CUENCA

Poco antes de llegar a Cuenca, la Guardia Civil nos esperaba para escoltar el Vehiculo, y a la llegada a Cuenca la policía local relevó a la Guardia Civil, aunque estos siguieron acompañándonos hasta el lugar de llegada, el Puente de San Antón, sobre el Rio Jucar, que bajaba crecido. Allí salimos en procesión sobre el puente, donde otra Virgen negra, la Virgen de la Luz, Patrona y Alcaldesa de Cuenca,  salió a recibirla, también llevada en andas sobre los hombros al puente de San  Antón, que está junto a su Ermita, acompañada de las Hermandades de Semana Santa con sus estandartes y, por supuesto, del señor Obispo, Mons. José María Yanguas  y muchos sacerdotes.

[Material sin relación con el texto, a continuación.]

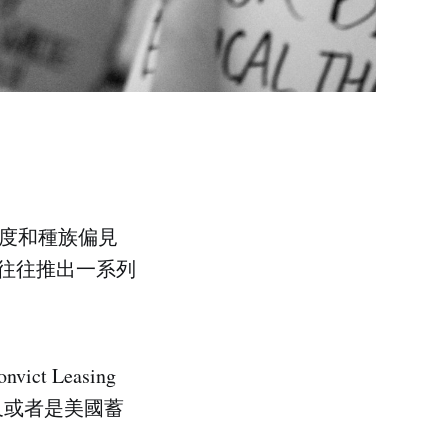
奴制度和種族偏見
往往推出一系列
 Leasing
又或者是美國蓄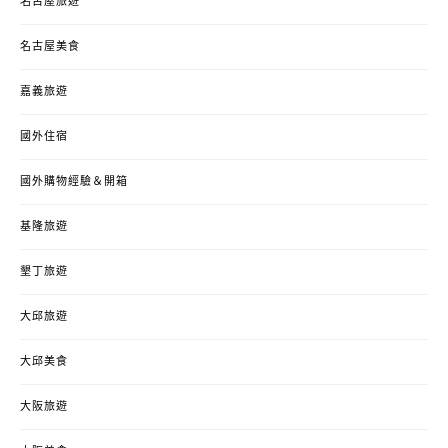
名古屋旅遊
名古屋美食
嘉義旅遊
國外住宿
國外購物經驗＆開箱
基隆旅遊
墾丁旅遊
大邱旅遊
大邱美食
大阪旅遊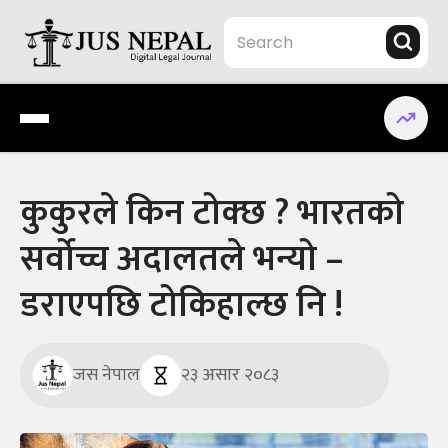
Skip
to
content
Jus Nepal | www.jusnepal.com
Digital Legal Journal
कुकुरले किन टोक्छ ? भारतको
सर्वोच्च अदालतले भन्यो –
डराएपछि टोकिहाल्छ नि !
जस नेपाल
२३ असार २०८३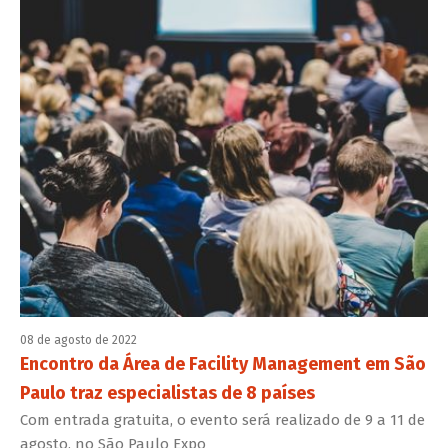
08 de agosto de 2022
Encontro da Área de Facility Management em São
Paulo traz especialistas de 8 países
Com entrada gratuita, o evento será realizado de 9 a 11 de
agosto, no São Paulo Expo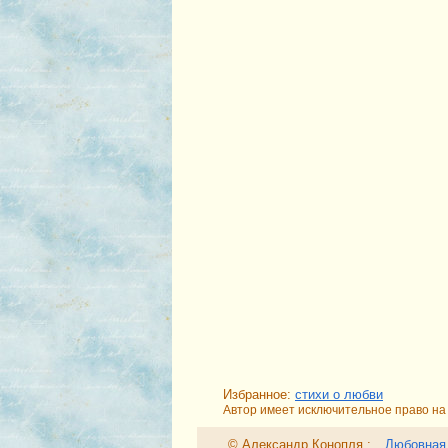
Избранное:
стихи о любви
Автор имеет исключительное право на 
© Александр Конопля :
Любовная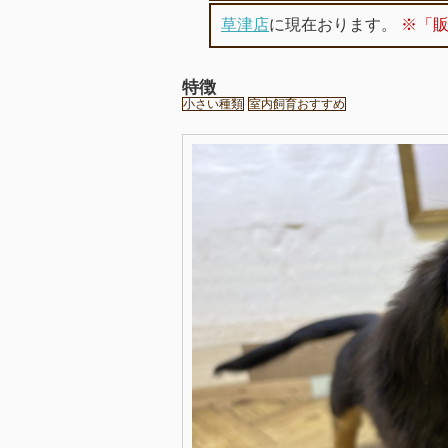
草津店
に現在おります。
※「
特徴
小さい種類
室内飼育おすすめ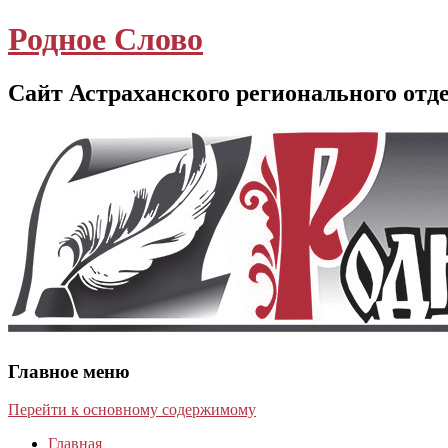
Родное Слово
Сайт Астраханского регионального отд
Главное меню
Перейти к основному содержимому
Главная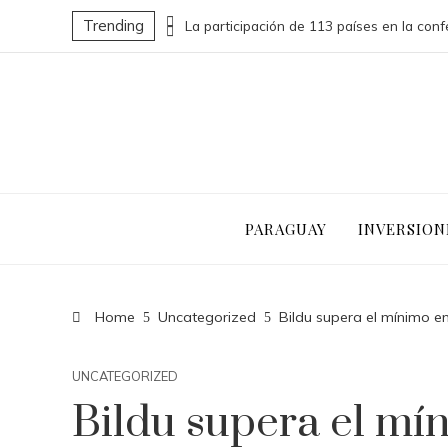
Trending
Las 15 donaciones individuales más grandes que impulsaron cambios sociales significativos
PARAGUAY
INVERSION
Home
Uncategorized
Bildu supera el mínimo en
UNCATEGORIZED
Bildu supera el mí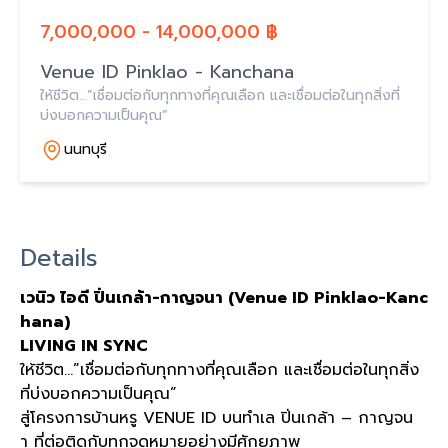
7,000,000 - 14,000,000 ฿
Venue ID Pinklao - Kanchana
ให้ชีวิต…”เชื่อมต่อกับทุกทางที่คุณเลือก และเชื่อมต่อในทุกสิ่งที่
บ่งบอกความเป็นคุณ”
นนทบุรี
Details
เวนิว ไอดี ปิ่นเกล้า-กาญจนา (Venue ID Pinklao-Kanc
hana)
LIVING IN SYNC
ให้ชีวิต…”เชื่อมต่อกับทุกทางที่คุณเลือก และเชื่อมต่อในทุกสิ่ง
ที่บ่งบอกความเป็นคุณ”
สู่โครงการบ้านหรู VENUE ID บนทำเล ปิ่นเกล้า – กาญจน
า ที่ต่อติดกับทุกจุดหมายอย่างมีศักยภาพ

Llovía un poco y ha caído una pequeña nieve. En cuanto se han encontrado, la Virgen de la Luz le ha cedido el paso y la tuna de Accion Catòlica  con sus bandurrias y guitarras, ha empezado a cantar Virgen  morenita (las dos son negras) y Virgen  de Amor. No hay palabras para expresar la emoción de los cientos de conquenses que en silencio presenciaban este histórico momento.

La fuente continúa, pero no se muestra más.